Most admired boxer:Muhammad Ali.
Sporting background: Hockey was my chosen sport through my schooling years, representing the North Otago senior team for several years, but my real passion was rowing. I obtained six national podium finishes, including a national title, and I gained New Zealand selection in the mid-1990s. I’m now fortunate to be able to watch my son, Logan, excel at rowing on the club and secondary school scene.
Why I’m doing it: Because it’s a great fundraiser for three worthwhile charities, it’s an opportunity to challenge myself outside my comfort zone, and a real bonus has been meeting a great bunch of like-minded people doing this challenge.
Ricky Hutchinson (Skip)
Occupation: Farmer, husband to Mel, father to Olivia and Ryley.
Most admired boxer: Sugar Ray Robinson.
Sporting background: Played rugby for Old Boys, North Otago B and Valley. Played touch in Otago 30s for two years, and have continued to play and support the local touch scene. I have completed the Challenge Wanaka half seven times in a team, and have done runs and various events around the South Island. I really get a kick out of coaching now, seeing the younger players come through in hockey, touch and rugby.
Why I’m doing it: Mainly for fitness and the challenge. When you think you’ve hit your peak, you still have more in the tank. Mahatma Gandhi summed it up: “Strength does not come from winning; your struggles develop your strengths. When you go through hardships and decide not to surrender, that is strength.”
Most admired boxer: It’s hard to go past Muhammad Ali, the total boxer with great entertainment value.
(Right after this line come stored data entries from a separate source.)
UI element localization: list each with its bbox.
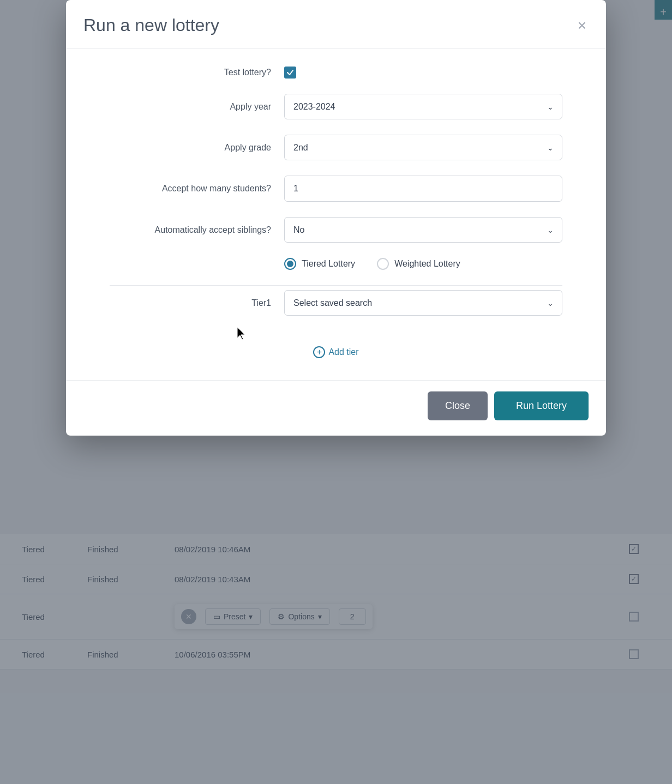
auto-accept-control: No Yes ⌄ bbox=[284, 217, 562, 243]
apply-year-control: 2023-2024 2022-2023 2024-2025 ⌄ bbox=[284, 94, 562, 119]
apply-grade-row: Apply grade 2nd 1st 3rd K ⌄ bbox=[110, 135, 562, 160]
apply-year-select[interactable]: 2023-2024 2022-2023 2024-2025 bbox=[284, 94, 562, 119]
weighted-lottery-label: Weighted Lottery bbox=[394, 259, 460, 269]
modal-close-button[interactable]: × bbox=[575, 16, 589, 35]
auto-accept-row: Automatically accept siblings? No Yes ⌄ bbox=[110, 217, 562, 243]
test-lottery-checkbox[interactable] bbox=[284, 67, 296, 79]
modal-footer: Close Run Lottery bbox=[66, 380, 606, 436]
weighted-radio-button[interactable] bbox=[377, 258, 389, 270]
apply-grade-wrapper: 2nd 1st 3rd K ⌄ bbox=[284, 135, 562, 160]
test-lottery-label: Test lottery? bbox=[110, 68, 284, 77]
tier1-wrapper: Select saved search ⌄ bbox=[284, 290, 562, 316]
accept-students-input[interactable] bbox=[284, 176, 562, 202]
modal-dialog: Run a new lottery × Test lottery? Apply … bbox=[66, 0, 606, 436]
apply-year-label: Apply year bbox=[110, 102, 284, 112]
add-tier-button[interactable]: + Add tier bbox=[313, 346, 358, 358]
tiered-lottery-label: Tiered Lottery bbox=[302, 259, 355, 269]
tier1-row: Tier1 Select saved search ⌄ bbox=[110, 290, 562, 316]
apply-grade-label: Apply grade bbox=[110, 143, 284, 153]
add-tier-label: Add tier bbox=[328, 347, 358, 357]
auto-accept-label: Automatically accept siblings? bbox=[110, 225, 284, 235]
tier1-select[interactable]: Select saved search bbox=[284, 290, 562, 316]
tier1-label: Tier1 bbox=[110, 298, 284, 308]
tier1-control: Select saved search ⌄ bbox=[284, 290, 562, 316]
test-lottery-control bbox=[284, 67, 562, 79]
accept-students-control bbox=[284, 176, 562, 202]
lottery-type-row: Tiered Lottery Weighted Lottery bbox=[110, 258, 562, 286]
modal-header: Run a new lottery × bbox=[66, 0, 606, 49]
auto-accept-select[interactable]: No Yes bbox=[284, 217, 562, 243]
apply-grade-control: 2nd 1st 3rd K ⌄ bbox=[284, 135, 562, 160]
apply-year-row: Apply year 2023-2024 2022-2023 2024-2025… bbox=[110, 94, 562, 119]
add-tier-row: + Add tier bbox=[110, 331, 562, 363]
apply-grade-select[interactable]: 2nd 1st 3rd K bbox=[284, 135, 562, 160]
test-lottery-row: Test lottery? bbox=[110, 67, 562, 79]
tiered-radio-inner bbox=[287, 261, 293, 267]
checkmark-icon bbox=[286, 69, 294, 76]
tiered-radio-button[interactable] bbox=[284, 258, 296, 270]
tiered-lottery-option[interactable]: Tiered Lottery bbox=[284, 258, 355, 270]
weighted-lottery-option[interactable]: Weighted Lottery bbox=[377, 258, 460, 270]
accept-students-label: Accept how many students? bbox=[110, 184, 284, 194]
auto-accept-wrapper: No Yes ⌄ bbox=[284, 217, 562, 243]
add-tier-icon: + bbox=[313, 346, 325, 358]
apply-year-wrapper: 2023-2024 2022-2023 2024-2025 ⌄ bbox=[284, 94, 562, 119]
modal-overlay: Run a new lottery × Test lottery? Apply … bbox=[0, 0, 672, 784]
accept-students-row: Accept how many students? bbox=[110, 176, 562, 202]
close-button[interactable]: Close bbox=[428, 391, 488, 420]
modal-title: Run a new lottery bbox=[83, 15, 219, 35]
run-lottery-button[interactable]: Run Lottery bbox=[494, 391, 589, 420]
modal-body: Test lottery? Apply year 2023-2024 bbox=[66, 49, 606, 380]
lottery-type-group: Tiered Lottery Weighted Lottery bbox=[284, 258, 562, 270]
Sporting background: Played league for West Coast, and rugby for Burnside and Methven. Have done the Coast to Coast, Challenge Wanaka and a few marathons.
Why I’m doing it: Memories, not dreams. So I have some pictures around the house when my three beautiful daughters start dating. I’ve never been much of a fighter so it’s great to have the opportunity to get it out of my system.
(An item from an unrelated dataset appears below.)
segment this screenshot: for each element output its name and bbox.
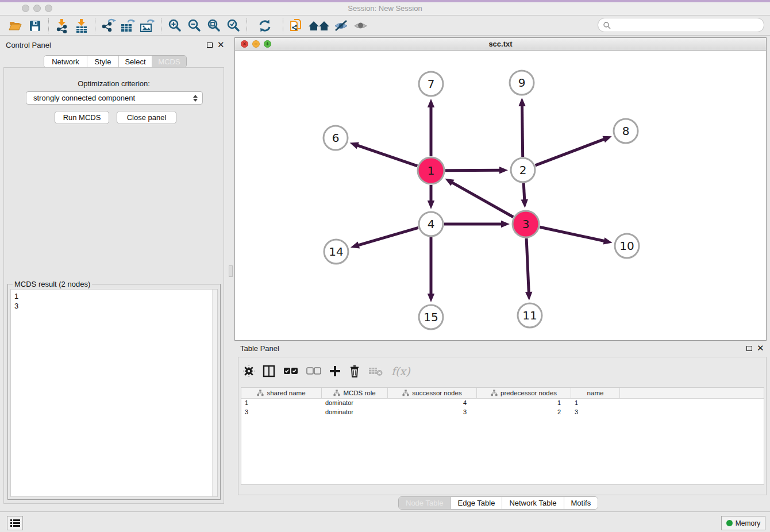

Occupation: Head chef at Riverstone Kitchen, dad to Archie (6).
Most admired boxer: Joseph Parker.
Sporting back ground: I’ve always been an active person and have done a bit of everything – from club rugby to hunting, indoor football, snowboarding and dirt bike riding. I’ve really enjoyed the new challenge of boxing and learning all that goes into it.
Why I’m doing it: I had a family member looked after by hospice and have seen the amazing job they do. I would like to help by doing my little bit and help those people that have travelled a harder path than I have. I also want to show my son how doing something small can have a positive impact on so many people.
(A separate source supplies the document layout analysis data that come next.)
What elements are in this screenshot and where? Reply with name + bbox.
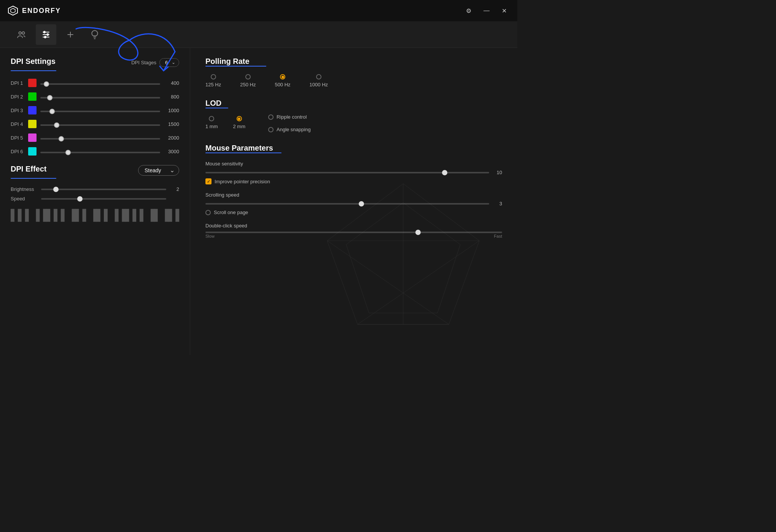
effect-dropdown[interactable]: Steady Breathing Rainbow [138, 165, 179, 176]
dpi-row-6: DPI 6 3000 [11, 147, 179, 156]
logo-icon [8, 5, 18, 16]
settings-button[interactable]: ⚙ [463, 6, 474, 16]
titlebar: ENDORFY ⚙ — ✕ [0, 0, 517, 21]
scrolling-value: 3 [493, 201, 502, 206]
dpi-2-slider[interactable] [40, 97, 160, 98]
dpi-3-label: DPI 3 [11, 108, 24, 113]
improve-precision-checkbox[interactable]: ✓ [205, 178, 211, 184]
dpi-stages-control: DPI Stages 6 12345 [131, 58, 179, 67]
dpi-3-swatch[interactable] [28, 106, 37, 114]
brightness-slider[interactable] [41, 189, 166, 190]
double-click-slider[interactable] [205, 232, 502, 233]
dpi-6-slider[interactable] [40, 152, 160, 153]
rate-1000hz-radio[interactable] [316, 74, 321, 79]
rate-1000hz-label: 1000 Hz [310, 82, 328, 87]
left-panel: DPI Settings DPI Stages 6 12345 DPI 1 [0, 48, 190, 355]
scrolling-slider-row: 3 [205, 201, 502, 206]
tab-lighting[interactable] [84, 24, 105, 45]
mouse-parameters-title: Mouse Parameters [205, 144, 273, 152]
lod-1mm-radio[interactable] [209, 116, 214, 121]
svg-point-3 [19, 32, 21, 34]
polling-rate-title: Polling Rate [205, 57, 250, 65]
dpi-stages-wrapper[interactable]: 6 12345 [159, 58, 179, 67]
rate-500hz-radio[interactable] [280, 74, 285, 79]
double-click-slider-row [205, 232, 502, 233]
lod-2mm-radio[interactable] [237, 116, 242, 121]
tab-settings[interactable] [36, 24, 56, 45]
dpi-4-slider[interactable] [40, 124, 160, 126]
dpi-5-label: DPI 5 [11, 135, 24, 141]
angle-snapping-checkbox[interactable] [268, 127, 274, 132]
angle-snapping-row[interactable]: Angle snapping [268, 127, 311, 132]
lod-2mm[interactable]: 2 mm [233, 116, 246, 129]
dpi-1-swatch[interactable] [28, 79, 37, 87]
rate-250hz[interactable]: 250 Hz [240, 74, 256, 87]
dpi-2-label: DPI 2 [11, 94, 24, 100]
improve-precision-row[interactable]: ✓ Improve pointer precision [205, 178, 502, 184]
ripple-control-checkbox[interactable] [268, 114, 274, 120]
svg-point-9 [47, 33, 48, 35]
double-click-row: Double-click speed Slow Fast [205, 223, 502, 238]
dpi-5-slider-container [40, 134, 160, 141]
effect-dropdown-wrapper[interactable]: Steady Breathing Rainbow [138, 165, 179, 176]
minimize-button[interactable]: — [480, 6, 493, 16]
dpi-3-slider[interactable] [40, 111, 160, 112]
sensitivity-label: Mouse sensitivity [205, 161, 502, 167]
dpi-5-value: 2000 [164, 135, 179, 141]
right-panel: Polling Rate 125 Hz 250 Hz 500 Hz 1000 [190, 48, 517, 355]
rate-500hz-label: 500 Hz [275, 82, 290, 87]
dpi-stages-select[interactable]: 6 12345 [159, 58, 179, 67]
rate-1000hz[interactable]: 1000 Hz [310, 74, 328, 87]
lod-underline [205, 108, 228, 108]
svg-point-10 [45, 36, 46, 38]
close-button[interactable]: ✕ [499, 6, 510, 16]
dpi-1-value: 400 [164, 80, 179, 86]
rate-500hz[interactable]: 500 Hz [275, 74, 290, 87]
polling-rate-underline [205, 66, 266, 67]
window-controls: ⚙ — ✕ [463, 6, 510, 16]
lod-1mm[interactable]: 1 mm [205, 116, 218, 129]
tab-add[interactable] [60, 24, 81, 45]
dpi-5-swatch[interactable] [28, 133, 37, 142]
dpi-6-swatch[interactable] [28, 147, 37, 156]
svg-line-19 [358, 241, 479, 324]
sensitivity-slider-row: 10 [205, 170, 502, 175]
dpi-effect-underline [11, 178, 56, 179]
rate-125hz-label: 125 Hz [205, 82, 221, 87]
mouse-parameters-underline [205, 152, 281, 153]
sensitivity-slider[interactable] [205, 172, 489, 173]
dpi-settings-section: DPI Settings DPI Stages 6 12345 DPI 1 [11, 57, 179, 156]
dpi-2-swatch[interactable] [28, 92, 37, 101]
rate-250hz-radio[interactable] [245, 74, 251, 79]
tab-profiles[interactable] [11, 24, 32, 45]
dpi-1-slider-container [40, 79, 160, 86]
dpi-header: DPI Settings DPI Stages 6 12345 [11, 57, 179, 68]
lod-right: Ripple control Angle snapping [268, 99, 311, 132]
scroll-one-page-checkbox[interactable] [205, 210, 211, 215]
speed-slider[interactable] [41, 198, 166, 200]
dpi-4-slider-container [40, 121, 160, 127]
angle-snapping-label: Angle snapping [277, 127, 311, 132]
slow-label: Slow [205, 234, 215, 238]
lod-left: LOD 1 mm 2 mm [205, 99, 245, 132]
lod-2mm-label: 2 mm [233, 124, 246, 129]
dpi-1-slider[interactable] [40, 83, 160, 85]
scrolling-speed-row: Scrolling speed 3 Scroll one page [205, 192, 502, 215]
scrolling-speed-label: Scrolling speed [205, 192, 502, 198]
nav-bar [0, 21, 517, 48]
dpi-settings-underline [11, 70, 56, 71]
main-content: DPI Settings DPI Stages 6 12345 DPI 1 [0, 48, 517, 355]
dpi-4-swatch[interactable] [28, 120, 37, 128]
dpi-6-label: DPI 6 [11, 149, 24, 154]
rate-125hz[interactable]: 125 Hz [205, 74, 221, 87]
scroll-one-page-row[interactable]: Scroll one page [205, 210, 502, 215]
dpi-5-slider[interactable] [40, 138, 160, 140]
ripple-control-row[interactable]: Ripple control [268, 114, 311, 120]
dpi-row-1: DPI 1 400 [11, 79, 179, 87]
scrolling-slider[interactable] [205, 203, 489, 205]
lod-wrapper: LOD 1 mm 2 mm Ripple control [205, 99, 502, 132]
dpi-row-3: DPI 3 1000 [11, 106, 179, 114]
svg-point-4 [22, 32, 25, 34]
brightness-label: Brightness [11, 186, 37, 192]
rate-125hz-radio[interactable] [211, 74, 216, 79]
Occupation: Farmer, husband to Mary-Jane, father to Emma (12), Amelia (11), Holly (9) and Oscar (7).
Most admired boxer: Hayden “The Haymaker” Williams.
Sporting background: Played rugby for a few years, and I like to get out on the bike to keep semi-fit. Did the Coast to Coast in 2017, which I really enjoyed, and will do again one day when my wife is willing to be a widow again for a few months.
Why I’m doing it: Because I heard Mark “Bambi” Rawson was getting in the ring. Also, I have three daughters, so I thought it would look good hanging on the wall – their future boyfriends will have something to remind them, if they misbehave. On a serious note, my wife’s mother passed away with cancer, and other family members have or are dealing with it. So six minutes of pain is not much in the journey of life.